# Task details
For each record, copy the text exactly and omit any picture it holds.

== Extracted records

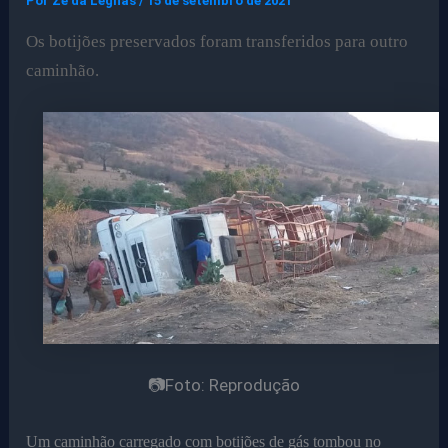
Por
Ze da Legnas
/
15 de setembro de 2021
Os botijões preservados foram transferidos para outro
caminhão.
📷Foto: Reprodução
Um caminhão carregado com botijões de gás tombou no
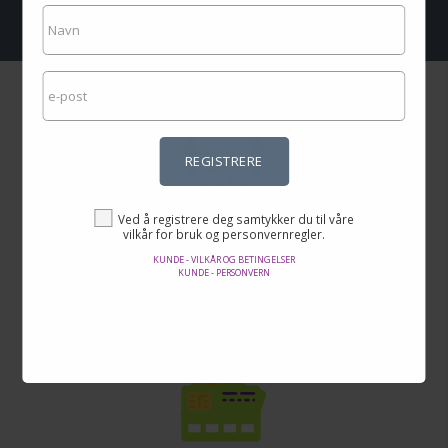
REGISTRERE
Utrolige priser
Ved å registrere deg samtykker du til våre
vilkår for bruk og personvernregler.
Her finner du de beste tilbudene på internett i tusenvis av produkter.
KUNDE - VILKÅR OG BETINGELSER
KUNDE - PERSONVERN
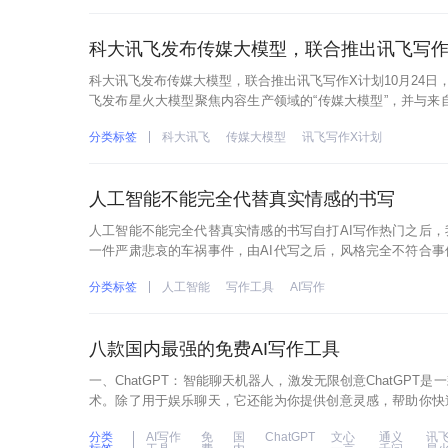
科大讯飞发布传媒大模型，联合推出讯飞写作
科大讯飞发布传媒大模型，联合推出讯飞写作X计划10月24日，
飞发布星火大模型聚焦内容生产领域的“传媒大模型”，并与来
作X计划”，以AI写作产品为应用，探索生成式AI未来。“讯飞写
分类标签
科大讯飞
传媒大模型
讯飞写作X计划
人工智能不能完全代替真实情感的书写
人工智能不能完全代替真实情感的书写自打AI写作热门之后
一件严肃悲哀的车祸事件，由AI代写之后，风格完全不符合
账号封号了......仲尼意外去世，AI写作自动冠姓氏“孔”，有没
分类标签
人工智能
写作工具
AI写作
八款国内最强的免费AI写作工具
一、ChatGPT：智能聊天机器人，激发无限创意ChatGP
术。除了用于娱乐聊天，它还能为你提供创意灵感，帮助你快
体内容，ChatGPT都能给予你极佳的辅助。国内用户可使用Ed
分类
AI写作
免
国
ChatGPT
文心
通义
讯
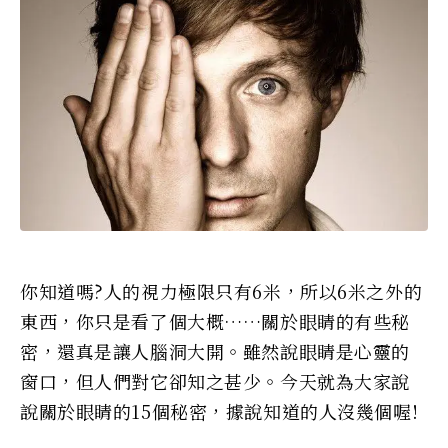
你知道嗎?人的視力極限只有6米，所以6米之外的
東西，你只是看了個大概……關於眼睛的有些秘
密，還真是讓人腦洞大開。雖然說眼睛是心靈的
窗口，但人們對它卻知之甚少。今天就為大家說
說關於眼睛的15個秘密，據說知道的人沒幾個喔!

====

# Task result
Por
Ze da Legnas
/
15 de setembro de 2021
Os botijões preservados foram transferidos para outro
caminhão.
📷Foto: Reprodução
Um caminhão carregado com botijões de gás tombou no
REGISTRERE
Utrolige priser
Ved å registrere deg samtykker du til våre
vilkår for bruk og personvernregler.
Her finner du de beste tilbudene på internett i tusenvis av produkter.
KUNDE - VILKÅR OG BETINGELSER
KUNDE - PERSONVERN
科大讯飞发布传媒大模型，联合推出讯飞写作
科大讯飞发布传媒大模型，联合推出讯飞写作X计划10月24日，
飞发布星火大模型聚焦内容生产领域的“传媒大模型”，并与来
作X计划”，以AI写作产品为应用，探索生成式AI未来。“讯飞写
分类标签
科大讯飞
传媒大模型
讯飞写作X计划
人工智能不能完全代替真实情感的书写
人工智能不能完全代替真实情感的书写自打AI写作热门之后
一件严肃悲哀的车祸事件，由AI代写之后，风格完全不符合
账号封号了......仲尼意外去世，AI写作自动冠姓氏“孔”，有没
分类标签
人工智能
写作工具
AI写作
八款国内最强的免费AI写作工具
一、ChatGPT：智能聊天机器人，激发无限创意ChatGP
术。除了用于娱乐聊天，它还能为你提供创意灵感，帮助你快
体内容，ChatGPT都能给予你极佳的辅助。国内用户可使用Ed
分类
AI写作
免
国
ChatGPT
文心
通义
讯
你知道嗎?人的視力極限只有6米，所以6米之外的
東西，你只是看了個大概……關於眼睛的有些秘
密，還真是讓人腦洞大開。雖然說眼睛是心靈的
窗口，但人們對它卻知之甚少。今天就為大家說
說關於眼睛的15個秘密，據說知道的人沒幾個喔!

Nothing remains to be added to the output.